The ghosts of the Civil War aren’t ghosts, and they aren’t from the Civil War. They are human beings with beliefs and desires and choices and they live among and inside all of us. Unfortunately, the truth is we can’t choose our problems. To be post-racial is to be post-American, even post-human.

We need to pay attention to what just happened in Greenville. To David Duke. To the three Kansas militiamen the FBI arrested earlier this month plotting to bomb a Somali mosque and then go around gunning down Muslims and people who supported immigrants. To the violent Americans we see Donald Trump activating wherever he holds an event. Above all that, we need to pay attention to ourselves.

The President of the United States of America cannot be admired by—let alone give hope to —the most violent, hateful, despicable and dangerous people among us.

And if Trump wins? We shouldn’t childishly abandon the country (looking at you, Bryan Cranston) but stay and beat back with all our hearts what we believe is right and good and American. After all, America, for its innumerable flaws and literally monumental injustices, is great today precisely because of them: Our greatest failings represent the hope of their own undoing.

In other words, not only can we see what is wrong here, we are fortunate enough to be free to try to do something about it. We are fortunate enough to be free to do something about Donald J. Trump, even if he wins. (No, not talking specifically to those Trump called “you Second Amendment people”—of which I am one.)

I mean, the entire premise of America is that America sucks. If America didn’t suck so bad, we wouldn’t need America in the first place. We’ve been at this thing for a long time, folks, and we can continue to make good changes to an imperfect system as long as we have enough heart and hold out enough hope.

I now live in Austin, TX. About a week after the police shootings in Dallas this summer, I joined hundreds of people of every possible human color at a Black Lives Matter event in front of the Texas State Capitol. Capitol Police armed with ARs watched us from the Capitol building steps. A helicopter circled the whole time.

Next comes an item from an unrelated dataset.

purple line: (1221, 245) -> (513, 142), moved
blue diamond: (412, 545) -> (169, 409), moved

The last speaker, a charming and loud and heavily dreadlocked young man, worked himself into a sort of ecstasy of joy, clutching his shirt over his heart while looking random people wildly in the eye and spouting about how much he loved them. “Sister, I love you!” And she’d shout back, “I love you!” He went through the crowd like that for a few minutes, then without warning turned us all around to face the two policemen armed with ARs on the capitol steps.

He implored the officers, practically spitting into the microphone, that love was the only way. For all of us. He told them again and again—a week after someone who shared his skin color slaughtered five of their brothers, and a week after some of their brothers slaughtered men who shared his skin color—again and again he told them how much he loved them, how much we all loved them, louder and louder, to the point where his voice broke and I believe he was crying—“We love you, officers! We love you!” The crowd joined in. The cops, though, had to hold form up there. They stood stone-faced on the Capitol steps, thinking their sunglassed thoughts. The crowd kept screaming, though, almost hysterically.

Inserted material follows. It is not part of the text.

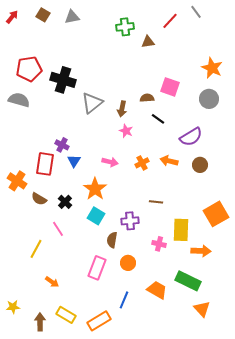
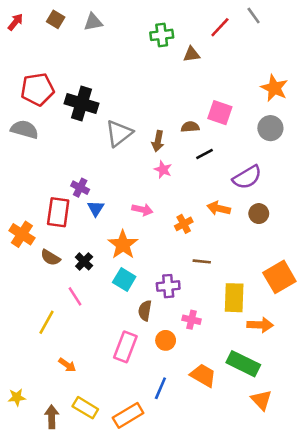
black line: (158, 119) -> (204, 154), turned -64
orange cross: (142, 163) -> (184, 224), moved
pink cross: (159, 244) -> (191, 320), moved

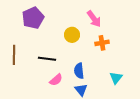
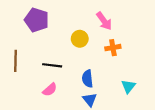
purple pentagon: (33, 18) -> (37, 20), turned -30
pink semicircle: (56, 80) -> (50, 90), moved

It went on too long. “Come on, guys,” I thought, meaning the cops. “Don’t just stand there.” And soon enough, one of them took a hand off his AR and gave us a solid thumbs-up. That was all it took. It set us on fire. People cried. I did.

So for all of you out there today who, for whatever reason, hold little hope for the stubborn and flawed and all too often corrupt process that is America, it doesn’t take much. Hold your little hope, speak your little heart, read a bit, don’t vote the KKK ticket, and don’t go around telling people you’re going to move to Canada. We can’t choose our problems, but we can choose to solve them.